__SOURCE DATA__.
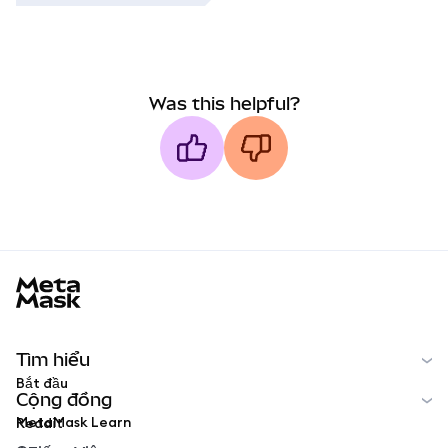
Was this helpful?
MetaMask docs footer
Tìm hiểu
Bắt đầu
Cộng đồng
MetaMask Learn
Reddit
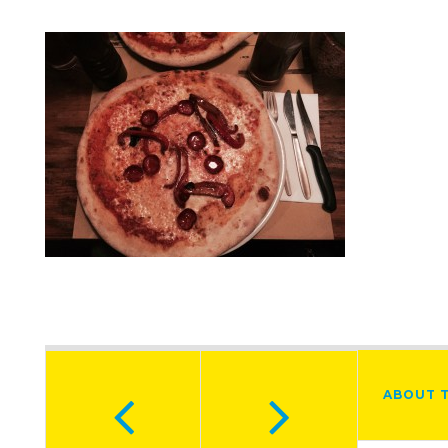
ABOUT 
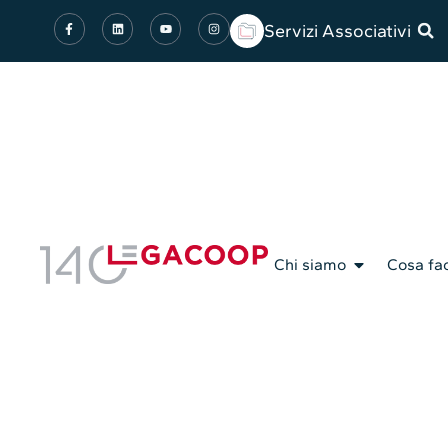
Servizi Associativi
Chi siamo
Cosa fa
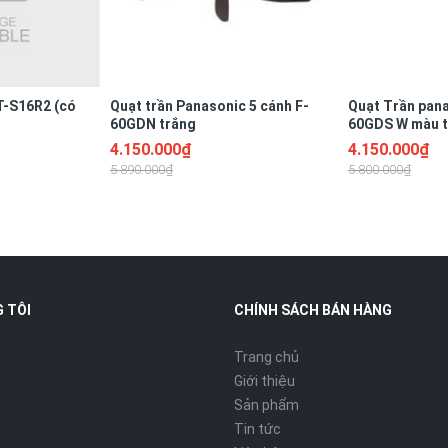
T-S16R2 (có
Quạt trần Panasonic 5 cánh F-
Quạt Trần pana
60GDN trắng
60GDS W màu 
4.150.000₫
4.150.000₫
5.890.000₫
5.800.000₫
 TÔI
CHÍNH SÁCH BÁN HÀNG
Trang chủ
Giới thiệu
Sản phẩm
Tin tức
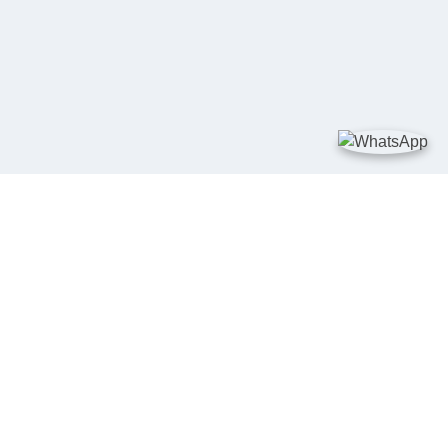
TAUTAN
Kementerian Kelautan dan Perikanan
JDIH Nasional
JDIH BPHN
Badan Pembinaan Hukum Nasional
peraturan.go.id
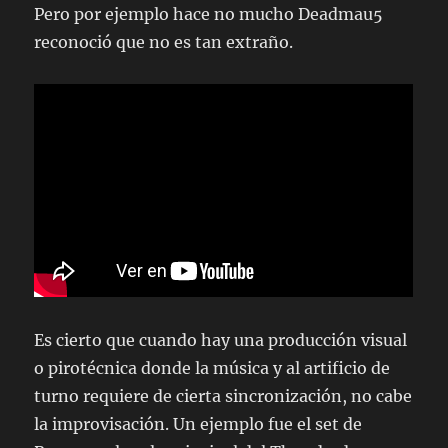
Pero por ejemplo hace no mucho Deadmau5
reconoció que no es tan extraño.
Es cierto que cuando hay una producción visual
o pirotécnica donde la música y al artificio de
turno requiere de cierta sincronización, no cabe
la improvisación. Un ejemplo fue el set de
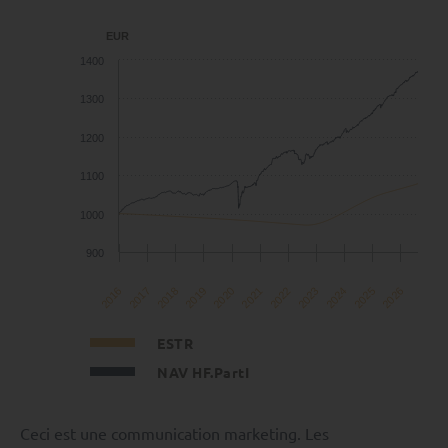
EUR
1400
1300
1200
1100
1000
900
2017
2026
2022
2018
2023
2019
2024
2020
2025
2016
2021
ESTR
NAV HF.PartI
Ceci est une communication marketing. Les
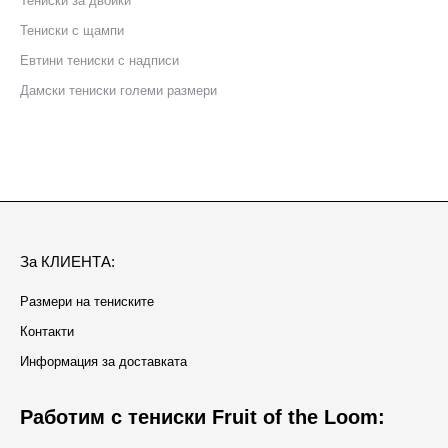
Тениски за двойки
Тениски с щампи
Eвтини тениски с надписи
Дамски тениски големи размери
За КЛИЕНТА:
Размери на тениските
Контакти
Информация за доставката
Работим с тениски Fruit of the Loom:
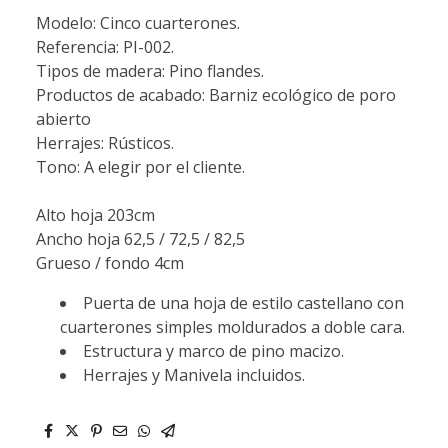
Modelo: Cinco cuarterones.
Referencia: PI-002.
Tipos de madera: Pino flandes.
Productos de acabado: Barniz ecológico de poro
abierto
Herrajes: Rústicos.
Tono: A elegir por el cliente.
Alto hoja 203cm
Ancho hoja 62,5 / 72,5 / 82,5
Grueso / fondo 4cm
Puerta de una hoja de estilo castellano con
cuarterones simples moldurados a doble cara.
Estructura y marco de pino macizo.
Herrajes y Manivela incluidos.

__WORK ORDER__.
Copy out the records exactly. Do not include the pictures.

__OUTPUT FOR THIS EXERCISE__.
Was this helpful?
MetaMask docs footer
Tìm hiểu
Bắt đầu
Cộng đồng
MetaMask Learn
Reddit
ABOUT 
Servizi Associativi
Chi siamo
Cosa fa
T-S16R2 (có
Quạt trần Panasonic 5 cánh F-
Quạt Trần pana
60GDN trắng
60GDS W màu 
4.150.000₫
4.150.000₫
5.890.000₫
5.800.000₫
 TÔI
CHÍNH SÁCH BÁN HÀNG
Trang chủ
Giới thiệu
Sản phẩm
Tin tức
TAUTAN
Kementerian Kelautan dan Perikanan
JDIH Nasional
JDIH BPHN
Badan Pembinaan Hukum Nasional
peraturan.go.id
Pero por ejemplo hace no mucho Deadmau5
reconoció que no es tan extraño.
Es cierto que cuando hay una producción visual
o pirotécnica donde la música y al artificio de
turno requiere de cierta sincronización, no cabe
la improvisación. Un ejemplo fue el set de
EUR
1400
1300
1200
1100
1000
900
2017
2026
2022
2018
2023
2019
2024
2020
2025
2016
2021
ESTR
NAV HF.PartI
Ceci est une communication marketing. Les
Тениски за двойки
Тениски с щампи
Eвтини тениски с надписи
Дамски тениски големи размери
За КЛИЕНТА:
Размери на тениските
Контакти
Информация за доставката
Работим с тениски Fruit of the Loom:
Modelo: Cinco cuarterones.
Referencia: PI-002.
Tipos de madera: Pino flandes.
Productos de acabado: Barniz ecológico de poro
abierto
Herrajes: Rústicos.
Tono: A elegir por el cliente.
Alto hoja 203cm
Ancho hoja 62,5 / 72,5 / 82,5
Grueso / fondo 4cm
Puerta de una hoja de estilo castellano con
cuarterones simples moldurados a doble cara.
Estructura y marco de pino macizo.
Herrajes y Manivela incluidos.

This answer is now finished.